The Second Amendment: America's First Freedom

Fall 1999 Human Rights Magazine

By Charlton Heston

As Americans, we have rights no one can take away—because no one gave them to us. They were ours from birth. We each have a birth certificate, but it didn’t give us life. It just put on paper what we already know: that we are alive.

Likewise, the Constitution doesn’t give us rights. It just puts on paper what we already know: that we are free to say and write and think and work and worship as we choose. And we are free to own a firearm.

The Bill of Rights is simply a set of freedoms the framers specifically set aside as off limits to government meddling; rights that we the people reserve to ourselves as individuals, unequivocally and absolutely. They don’t recognize color, class, creed, or wealth. And they don’t just protect leaders or lawyers—but all of us, equally.

The beauty of the Constitution is the way it accounts for human nature. We aren’t always a docile, benevolent, egalitarian species. We can be egotistical, vengeful, power mad, and sometimes even murderous. The Bill of Rights recognizes this and raises the ramparts needed to protect the individual.

In that regard, the Second Amendment is, in order of importance, first. Among our many freedoms—freedom of speech, of the press, of religion, of assembly, and the right to a redress of grievances—the Second Amendment is first among equals. There is no such thing as a free nation where police and the military are allowed the force of arms but individual citizens are not. Every genocide we’ve seen this century began with the denial of the right to bear arms. That doesn’t mean gun bans lead to genocide. They just make genocide easier—and tyranny an inevitability. Tyranny doesn’t necessarily have to come from government; it can come through the bedroom window or hang like a sullen shadow over the lives of those forced to live in fear.

Aristotle knew it 2,300 years ago, when he considered popular arms ownership the single most reliable indicator of whether a society was genuinely free. So did the Roman orator Cicero, who wrote, "There exists a law, not written down anywhere but inborn in our hearts; a law that comes to use from nature itself . . . that, if our lives are endangered, any and every method of protecting ourselves is morally right."

John Adams wrote, "Arms in the hands of citizens [may] be used at individual discretion . . . in private self defense." George Mason wrote, "To disarm the people is the best and most effectual way to enslave them." Thomas Jefferson wrote, "No man shall ever be debarred the use of arms." From the beginning, the essence and intent of the Second Amendment was that it be a right of individual citizens—a view that even long-time gun control advocate and constitutional scholar Laurence Tribe now endorses.

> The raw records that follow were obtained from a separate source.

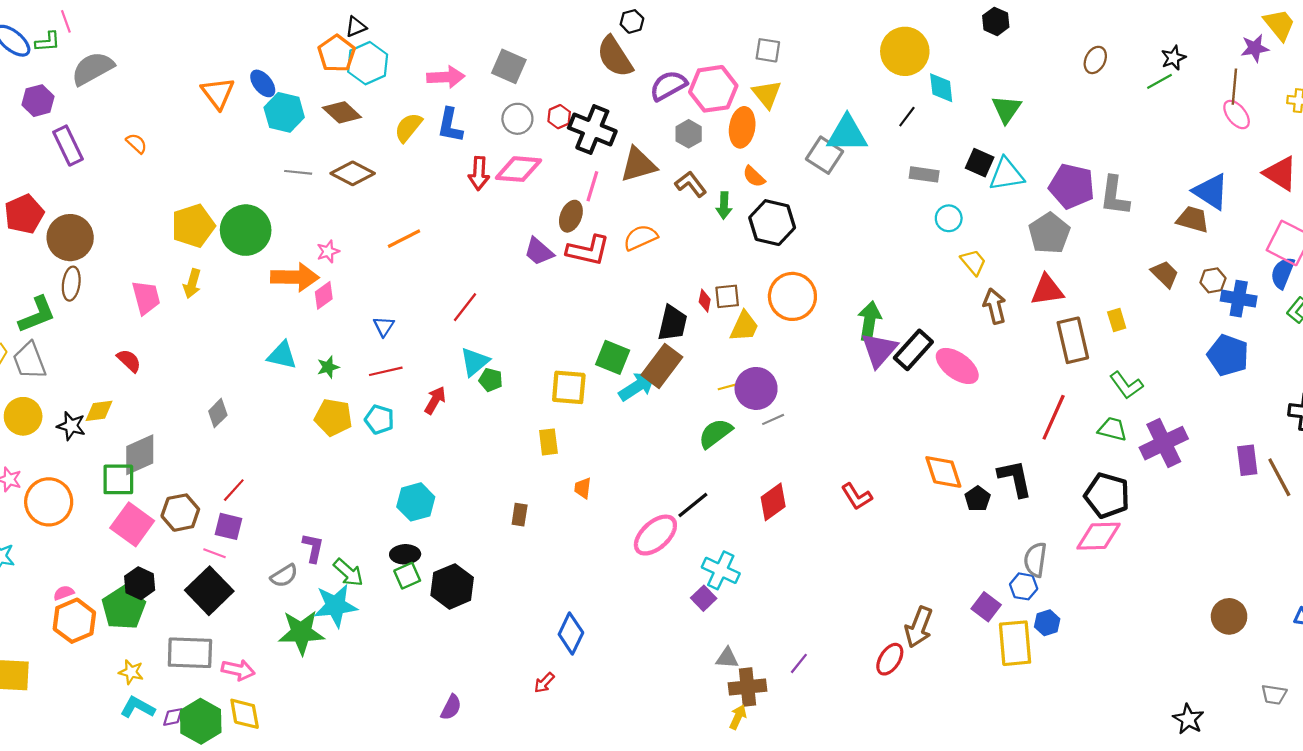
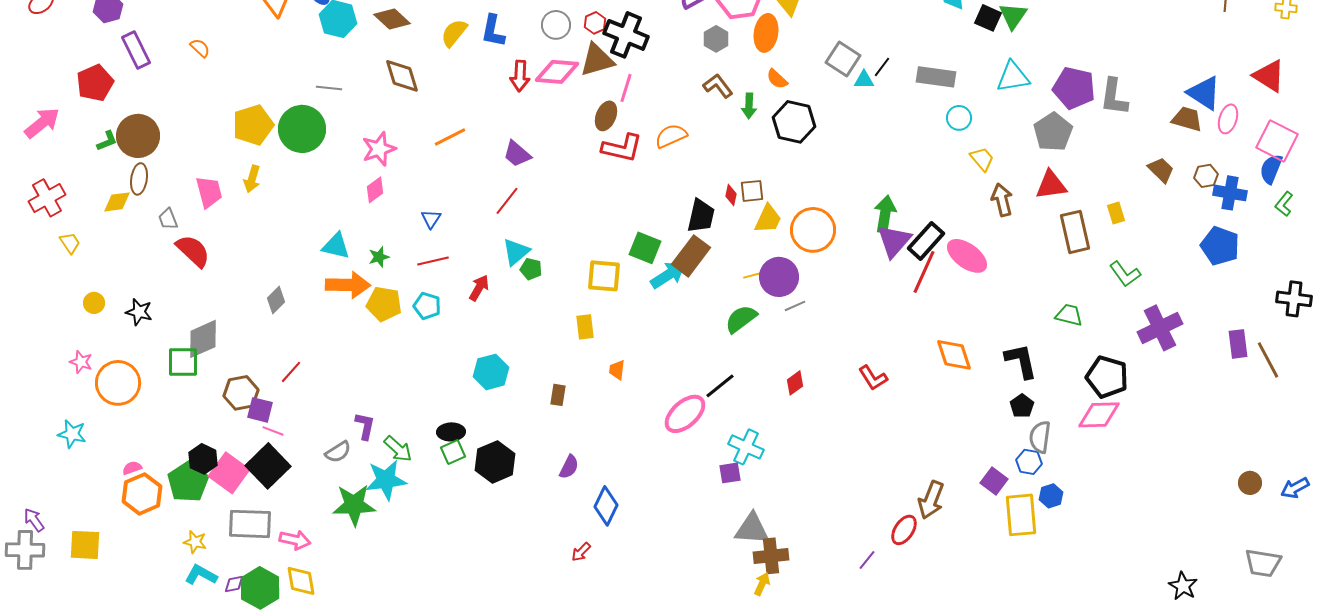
pink ellipse: (1237, 115) -> (1228, 119), moved, turned 56
black line: (907, 117) -> (882, 67), moved
cyan triangle: (847, 134) -> (864, 80), moved, size x0.5
black square: (980, 163) -> (988, 18), moved
brown triangle: (638, 165) -> (597, 60), moved
gray line: (298, 172) -> (329, 88), moved
brown diamond: (353, 173) -> (402, 76), turned 45
gray rectangle: (924, 174) -> (936, 77), size x1.4
red pentagon: (24, 214) -> (95, 83), moved
pink star: (328, 251) -> (379, 149), size x1.6
purple trapezoid: (539, 251) -> (517, 154), moved
orange arrow: (295, 277) -> (348, 285), moved
orange circle: (792, 296) -> (813, 230), moved
green L-shape: (37, 315) -> (107, 141), moved, size x0.6
gray trapezoid: (29, 361) -> (168, 219), moved, size x0.6
red semicircle: (129, 361) -> (193, 251), size x1.5
yellow diamond: (99, 411) -> (117, 202), moved
yellow circle: (23, 416) -> (94, 303), size x0.6
red line: (1054, 417) -> (924, 272), moved
green trapezoid: (1112, 429) -> (1069, 315), moved
black pentagon: (978, 499) -> (1022, 406), moved
cyan hexagon: (416, 502) -> (491, 372), moved
red diamond: (773, 502) -> (795, 383), size x0.7
pink square: (132, 524) -> (229, 473), moved
purple square: (229, 526) -> (260, 410), moved
purple square: (704, 598) -> (730, 473), turned 35
brown circle: (1229, 616) -> (1250, 483), moved, size x0.7
gray triangle: (727, 658) -> (752, 529), size x1.6
purple line: (799, 663) -> (867, 560), moved
gray trapezoid: (1274, 694) -> (1263, 563), size x1.5
purple semicircle: (451, 707) -> (569, 467), moved

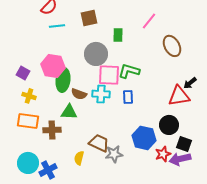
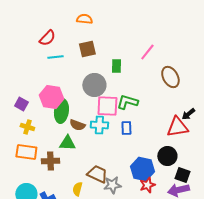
red star: (163, 154) -> (147, 185), moved

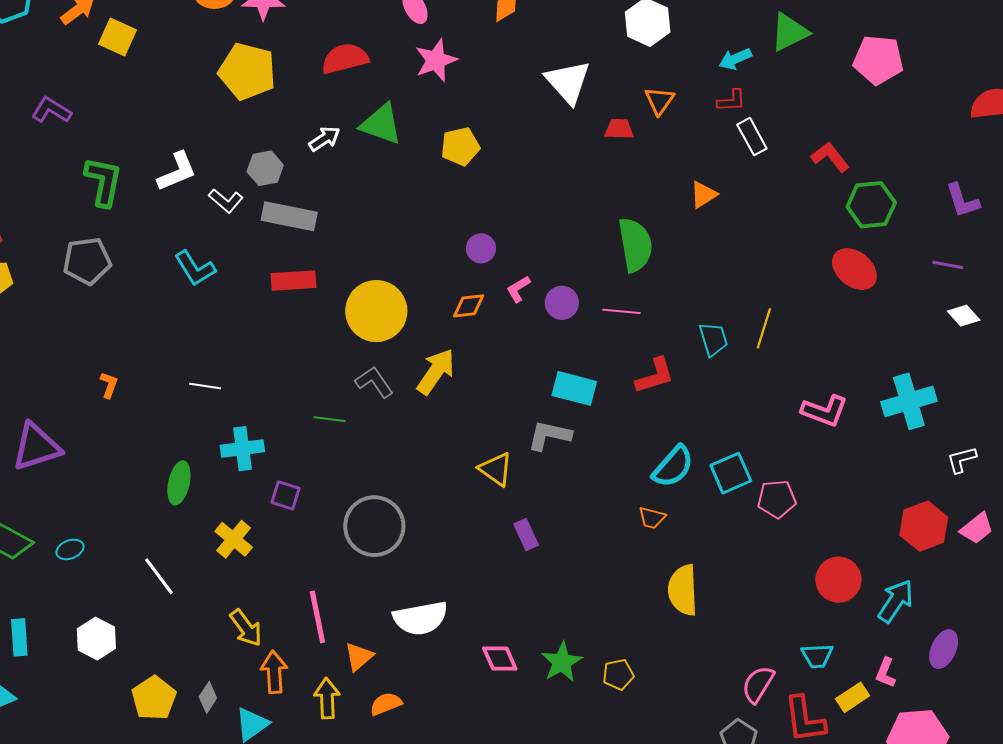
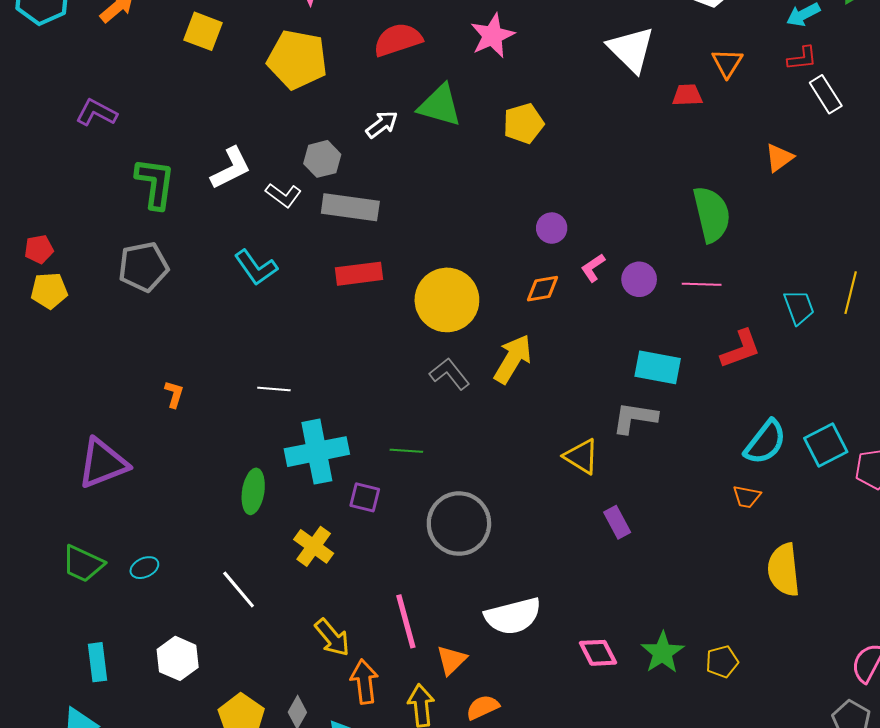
yellow square: (118, 37) -> (203, 31), moved
green line: (330, 419) -> (406, 451), moved
cyan cross: (242, 449) -> (317, 452), size x1.4

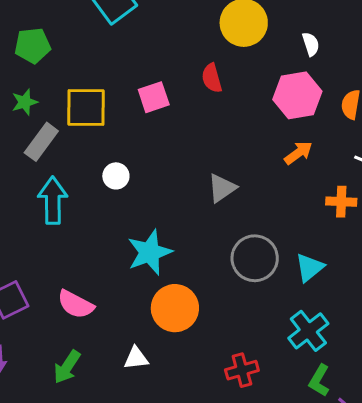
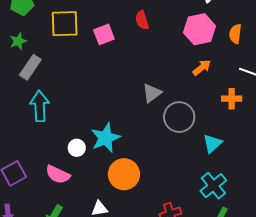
yellow square: (86, 108) -> (65, 24), moved
white circle: (116, 176) -> (77, 148), moved
gray circle: (255, 258) -> (179, 117), moved

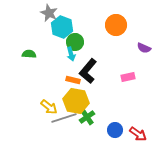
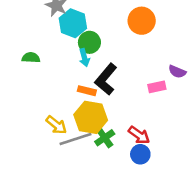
purple semicircle: (144, 48) -> (177, 72), moved
red arrow: (138, 134) -> (139, 135), moved

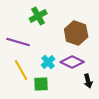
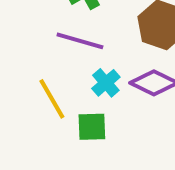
purple line: (18, 42) -> (80, 41), moved

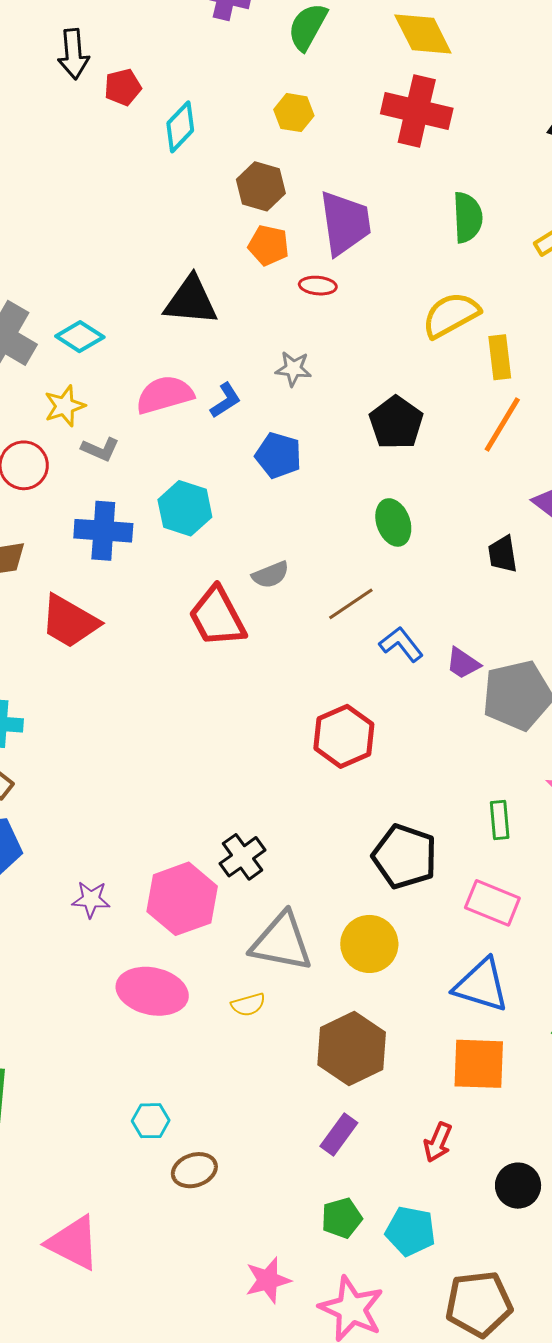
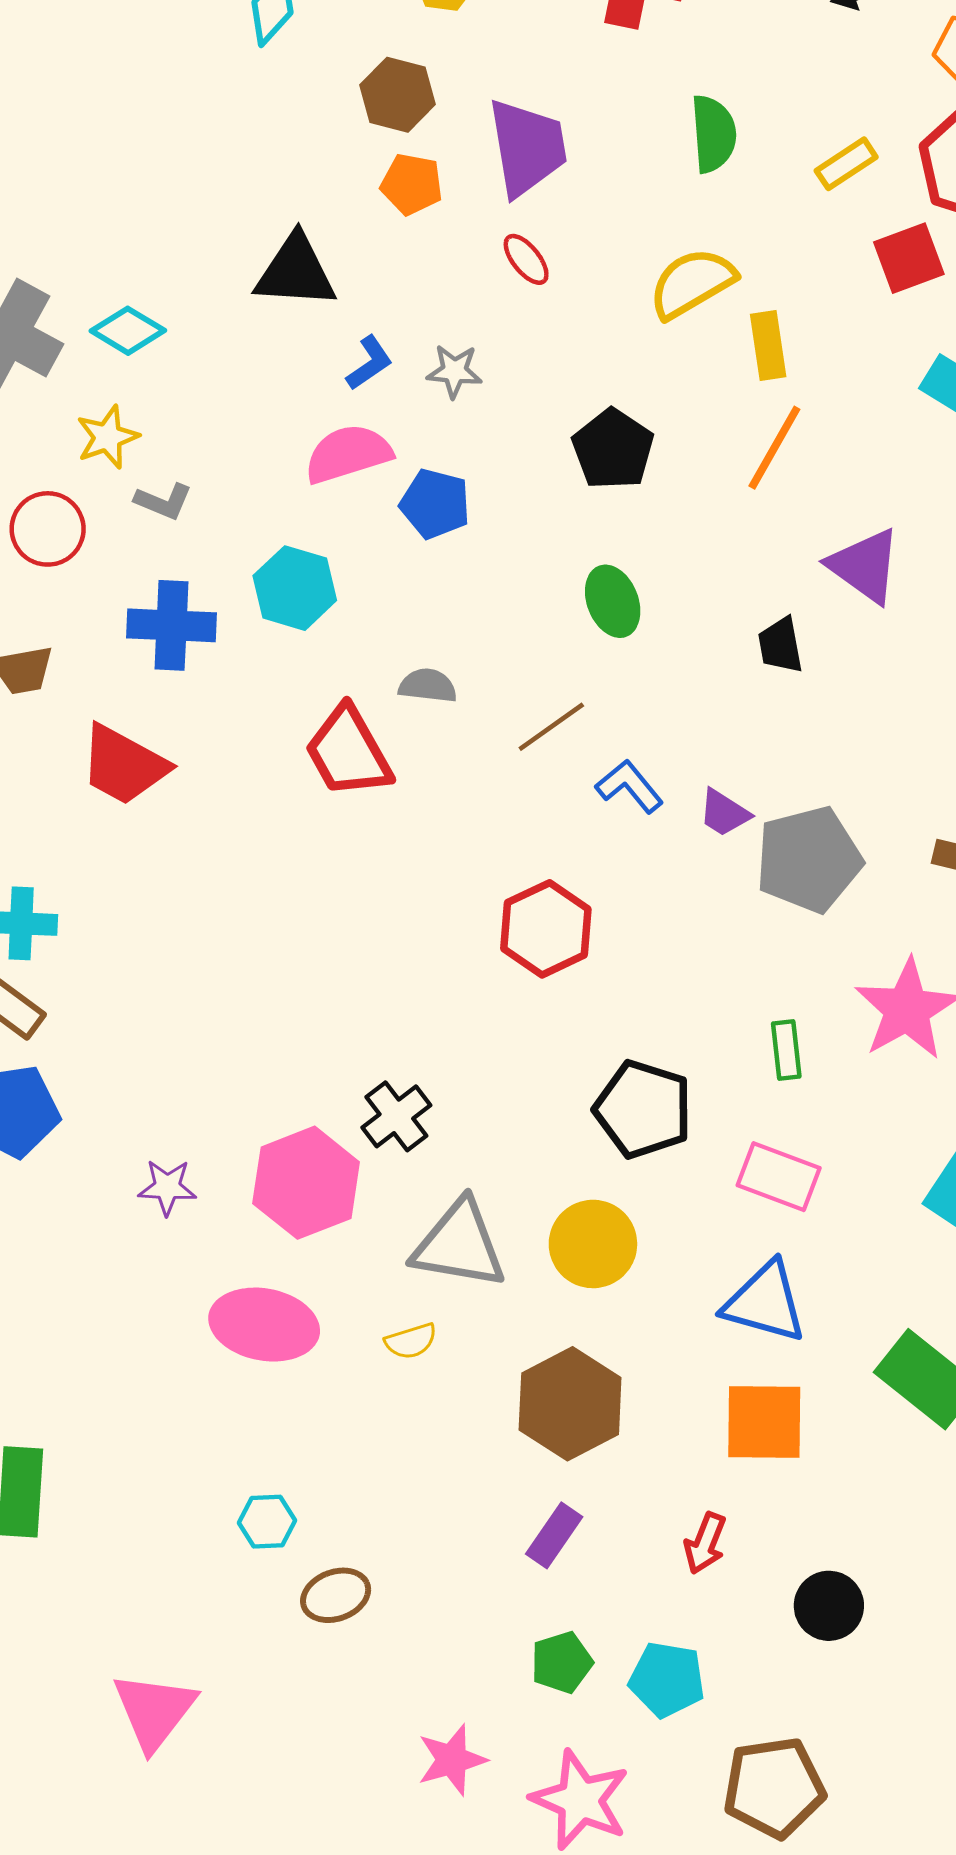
red ellipse: (318, 286) -> (526, 259), moved, turned 48
pink semicircle: (165, 395) -> (348, 454), moved
blue L-shape: (226, 400) -> (369, 363), moved
gray semicircle: (271, 575) -> (428, 686), turned -150
pink triangle: (73, 1243) -> (154, 1711), turned 42

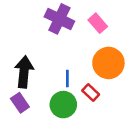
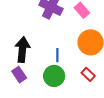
red rectangle: (91, 93) -> (88, 74), moved

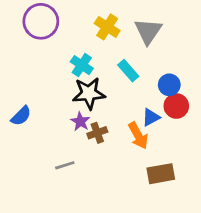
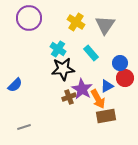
purple star: (80, 122) -> (82, 89), moved, size x1.5
gray line: (65, 165) -> (24, 127), moved
brown rectangle: (161, 174) -> (106, 116), moved

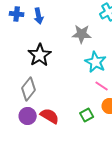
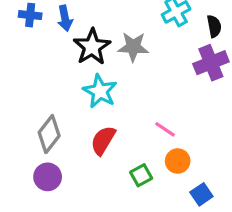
black star: (40, 55) -> (92, 47), moved
cyan star: (96, 62) -> (100, 91), moved
red semicircle: (50, 116) -> (103, 140), moved, turned -90

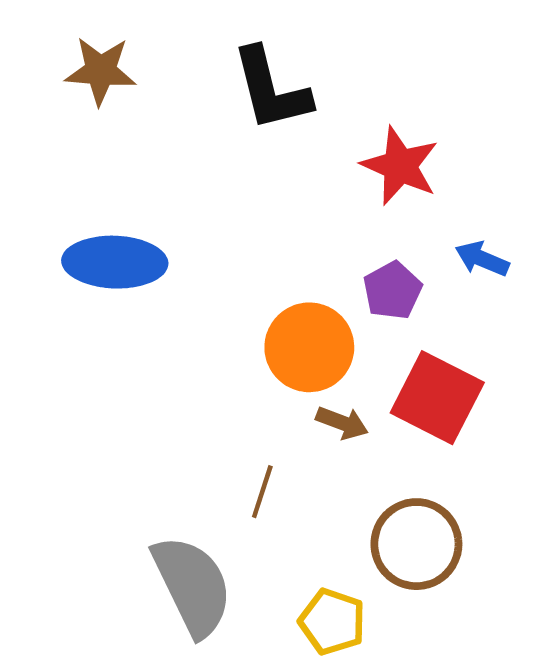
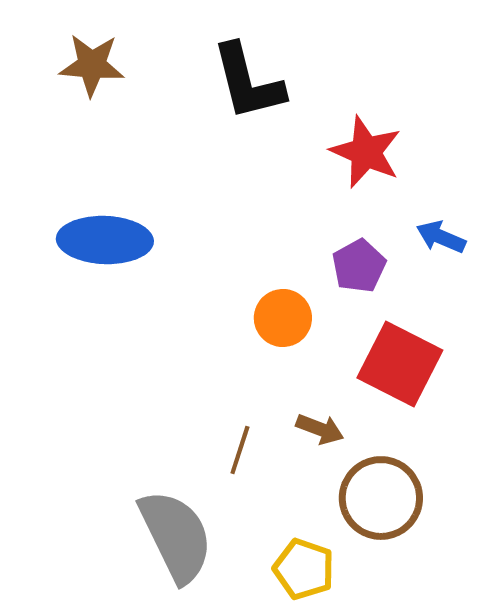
orange circle: (309, 347) -> (283, 318), size x0.7
brown arrow: (342, 423) -> (320, 429), moved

The Second Amendment guarantees us the absolute ability to defend ourselves from anyone who would take away our liberties or our lives, whether it be King George’s Redcoats or today’s criminal predators. It alone offers the capacity to live without fear. It is the one natural right that allows "rights" to exist at all.

History proves it. Common sense dictates it. And in the headlines and nightly news, that fundamental human freedom continually re-asserts itself as self-evident—from its denial to ethnic Albanians in Serbia, to its everyday exercise by citizens here at home, where the right to bear arms stops criminal attacks 2.5 million times every year.

Charlton Heston is an actor, author, and lifelong activist who has championed many causes throughout his career, ranging from civil rights to a strong national defense. He currently serves as president of the National Rifle Association.